I arrived at my week's destination earlier this afternoon: I'm spending a week on Topsail Island, North Carolina, at a nice place called the Christian Family Life Center, a Marianist ministry that is, alas, set to close down in a couple of months. The idea was to have a place for families to come and spend a week -- only a short walk from the beach! -- and have some fun activities, some spiritual activities (the place has a chapel) and not spend too much money.
Sounds great, doesn't it? Alas, it seems it hasn't been doing so well, so it will soon close. I am sad about it because I have been here twice, and found it a perfect spot: a beach nearby, a chapel, a kitchen, restaurants, quiet, calm. Maybe things could turn around in the next two months? Or maybe someone reading this would like to take over the ministry and make a go of it?
Right after I arrived, I hit the beach, and prayed the office to the sound of the waves breaking. I thought about the choice of psalms for the office to our Lady, and it hit me (and this may have been obvious to you long before me): the Church chooses passages that speak glowingly of the temple, and of Jerusalem, Zion, Israel, because of how they apply to Mary. And here's how: throughout the Old Testament, the Scriptures heap praise and veneration on the temple, on Jerusalem, and on the nation of Israel, insofar as they are the dwelling place of the Most High. So then, if the temple, or if Jerusalem, is holy and precious for that reason, how much moreso the woman who was a living tabernacle?

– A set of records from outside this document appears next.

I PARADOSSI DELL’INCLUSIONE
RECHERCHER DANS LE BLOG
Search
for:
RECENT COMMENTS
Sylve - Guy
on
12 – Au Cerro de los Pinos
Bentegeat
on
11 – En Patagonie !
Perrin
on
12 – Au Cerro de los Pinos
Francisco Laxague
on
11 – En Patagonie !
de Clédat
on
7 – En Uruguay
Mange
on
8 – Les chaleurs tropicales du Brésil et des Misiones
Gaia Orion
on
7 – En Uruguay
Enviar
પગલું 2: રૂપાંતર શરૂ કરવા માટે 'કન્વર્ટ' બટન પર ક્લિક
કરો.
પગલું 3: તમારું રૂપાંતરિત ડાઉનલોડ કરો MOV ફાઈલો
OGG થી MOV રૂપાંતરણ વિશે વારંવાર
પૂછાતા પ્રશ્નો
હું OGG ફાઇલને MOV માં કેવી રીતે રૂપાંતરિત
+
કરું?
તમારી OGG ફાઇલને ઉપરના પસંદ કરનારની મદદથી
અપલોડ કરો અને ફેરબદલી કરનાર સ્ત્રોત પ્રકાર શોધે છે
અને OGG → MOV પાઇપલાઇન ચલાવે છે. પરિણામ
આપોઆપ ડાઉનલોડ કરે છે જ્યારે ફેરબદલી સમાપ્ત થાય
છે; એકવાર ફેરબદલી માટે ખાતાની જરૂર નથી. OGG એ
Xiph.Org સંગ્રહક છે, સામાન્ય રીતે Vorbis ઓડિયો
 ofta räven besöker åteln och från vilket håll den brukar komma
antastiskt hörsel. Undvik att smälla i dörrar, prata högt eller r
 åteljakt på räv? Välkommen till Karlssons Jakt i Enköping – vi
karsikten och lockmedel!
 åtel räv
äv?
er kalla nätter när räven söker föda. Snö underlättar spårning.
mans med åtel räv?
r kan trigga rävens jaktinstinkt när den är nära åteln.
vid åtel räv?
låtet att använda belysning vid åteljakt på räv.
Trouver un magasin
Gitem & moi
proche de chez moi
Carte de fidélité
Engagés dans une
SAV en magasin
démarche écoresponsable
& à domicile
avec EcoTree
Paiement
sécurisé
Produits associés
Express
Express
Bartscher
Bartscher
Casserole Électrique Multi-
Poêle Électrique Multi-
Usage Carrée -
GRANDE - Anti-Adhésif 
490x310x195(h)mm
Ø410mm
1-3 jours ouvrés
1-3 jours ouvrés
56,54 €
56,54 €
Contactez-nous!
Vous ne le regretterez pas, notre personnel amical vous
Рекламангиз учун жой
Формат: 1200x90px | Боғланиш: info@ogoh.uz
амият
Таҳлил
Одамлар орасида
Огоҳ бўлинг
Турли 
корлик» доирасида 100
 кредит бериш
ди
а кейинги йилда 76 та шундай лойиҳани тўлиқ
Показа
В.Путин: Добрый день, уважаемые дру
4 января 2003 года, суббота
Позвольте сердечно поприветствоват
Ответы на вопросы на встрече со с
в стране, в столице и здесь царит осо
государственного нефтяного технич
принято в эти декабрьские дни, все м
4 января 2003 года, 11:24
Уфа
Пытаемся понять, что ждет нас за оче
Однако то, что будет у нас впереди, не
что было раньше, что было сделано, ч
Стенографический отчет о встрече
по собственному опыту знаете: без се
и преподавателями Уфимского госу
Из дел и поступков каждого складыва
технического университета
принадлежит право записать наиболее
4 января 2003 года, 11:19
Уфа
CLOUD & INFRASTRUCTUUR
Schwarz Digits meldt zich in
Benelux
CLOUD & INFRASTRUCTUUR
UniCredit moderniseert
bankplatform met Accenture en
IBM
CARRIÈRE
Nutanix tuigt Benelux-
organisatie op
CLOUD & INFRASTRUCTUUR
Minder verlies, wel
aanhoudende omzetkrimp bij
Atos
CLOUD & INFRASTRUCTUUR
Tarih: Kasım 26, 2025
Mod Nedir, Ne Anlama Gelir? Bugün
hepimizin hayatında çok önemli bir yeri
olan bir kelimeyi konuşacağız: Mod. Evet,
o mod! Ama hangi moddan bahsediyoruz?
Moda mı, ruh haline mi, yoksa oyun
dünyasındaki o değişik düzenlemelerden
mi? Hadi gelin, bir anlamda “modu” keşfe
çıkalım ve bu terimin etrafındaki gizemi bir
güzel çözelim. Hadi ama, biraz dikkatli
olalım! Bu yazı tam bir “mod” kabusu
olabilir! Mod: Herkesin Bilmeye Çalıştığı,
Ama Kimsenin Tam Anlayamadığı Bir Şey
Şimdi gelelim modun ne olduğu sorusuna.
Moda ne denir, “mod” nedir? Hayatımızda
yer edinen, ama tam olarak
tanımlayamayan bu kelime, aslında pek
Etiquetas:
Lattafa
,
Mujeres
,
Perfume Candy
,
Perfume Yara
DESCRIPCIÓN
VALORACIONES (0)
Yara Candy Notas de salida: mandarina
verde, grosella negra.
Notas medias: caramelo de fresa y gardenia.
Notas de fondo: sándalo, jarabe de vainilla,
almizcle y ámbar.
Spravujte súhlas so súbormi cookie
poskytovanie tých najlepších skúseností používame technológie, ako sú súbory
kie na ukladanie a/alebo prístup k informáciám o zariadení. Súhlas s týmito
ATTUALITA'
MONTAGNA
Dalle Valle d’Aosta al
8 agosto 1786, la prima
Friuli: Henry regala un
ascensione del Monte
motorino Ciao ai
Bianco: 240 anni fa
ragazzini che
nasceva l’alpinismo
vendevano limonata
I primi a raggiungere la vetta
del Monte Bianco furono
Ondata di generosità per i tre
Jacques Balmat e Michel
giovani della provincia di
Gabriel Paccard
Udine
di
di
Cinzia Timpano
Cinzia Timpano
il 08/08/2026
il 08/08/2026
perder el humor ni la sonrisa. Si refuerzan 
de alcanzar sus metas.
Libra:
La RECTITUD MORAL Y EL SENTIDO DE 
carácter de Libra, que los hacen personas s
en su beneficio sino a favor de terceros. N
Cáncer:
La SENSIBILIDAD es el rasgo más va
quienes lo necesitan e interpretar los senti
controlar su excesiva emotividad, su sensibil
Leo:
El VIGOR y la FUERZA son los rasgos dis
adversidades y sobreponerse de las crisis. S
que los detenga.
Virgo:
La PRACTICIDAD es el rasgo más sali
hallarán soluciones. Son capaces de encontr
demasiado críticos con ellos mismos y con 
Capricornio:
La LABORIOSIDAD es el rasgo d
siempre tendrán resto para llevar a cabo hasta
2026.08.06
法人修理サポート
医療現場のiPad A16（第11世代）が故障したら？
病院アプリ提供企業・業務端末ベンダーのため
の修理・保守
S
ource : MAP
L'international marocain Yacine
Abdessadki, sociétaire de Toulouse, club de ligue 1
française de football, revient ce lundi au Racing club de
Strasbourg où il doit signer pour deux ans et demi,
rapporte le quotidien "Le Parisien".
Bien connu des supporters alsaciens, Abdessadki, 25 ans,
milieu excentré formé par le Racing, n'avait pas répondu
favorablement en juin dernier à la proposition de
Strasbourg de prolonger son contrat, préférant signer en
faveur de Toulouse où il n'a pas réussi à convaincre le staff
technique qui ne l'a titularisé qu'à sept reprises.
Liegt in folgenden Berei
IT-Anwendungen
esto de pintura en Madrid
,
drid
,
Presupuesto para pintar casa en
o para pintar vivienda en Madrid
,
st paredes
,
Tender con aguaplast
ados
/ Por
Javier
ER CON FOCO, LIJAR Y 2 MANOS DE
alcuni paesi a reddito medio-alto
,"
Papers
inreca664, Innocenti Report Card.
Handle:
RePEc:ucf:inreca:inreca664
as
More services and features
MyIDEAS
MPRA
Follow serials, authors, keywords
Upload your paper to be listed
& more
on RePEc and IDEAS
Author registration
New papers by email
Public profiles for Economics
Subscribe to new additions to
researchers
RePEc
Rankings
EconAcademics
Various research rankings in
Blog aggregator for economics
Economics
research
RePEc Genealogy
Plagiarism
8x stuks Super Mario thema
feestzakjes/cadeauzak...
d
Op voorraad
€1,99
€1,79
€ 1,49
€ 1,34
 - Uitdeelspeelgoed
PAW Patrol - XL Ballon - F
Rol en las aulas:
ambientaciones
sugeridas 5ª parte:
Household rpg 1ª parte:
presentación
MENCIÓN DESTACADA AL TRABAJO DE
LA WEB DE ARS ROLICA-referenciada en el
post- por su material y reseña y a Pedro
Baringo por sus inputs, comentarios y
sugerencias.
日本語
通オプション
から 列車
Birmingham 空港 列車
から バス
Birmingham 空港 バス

I offer this for my Protestant and Evangelical friends who hold back from honoring Mary, and yet will be well aware of the passages I mean. Just consider how Scripture depicts the utter holiness of the ark of the covenant, and you will understand why Catholics and Orthodox give Mary such great veneration.
I don't know if I will post much this week; I'm just so happy to have the parochial vicar be a wise and level-headed priest, and to have a staff that can handle things, so I don't have to worry about things back home. The parishes are never far from my thoughts and prayers, but it is good to get a bit of a rest.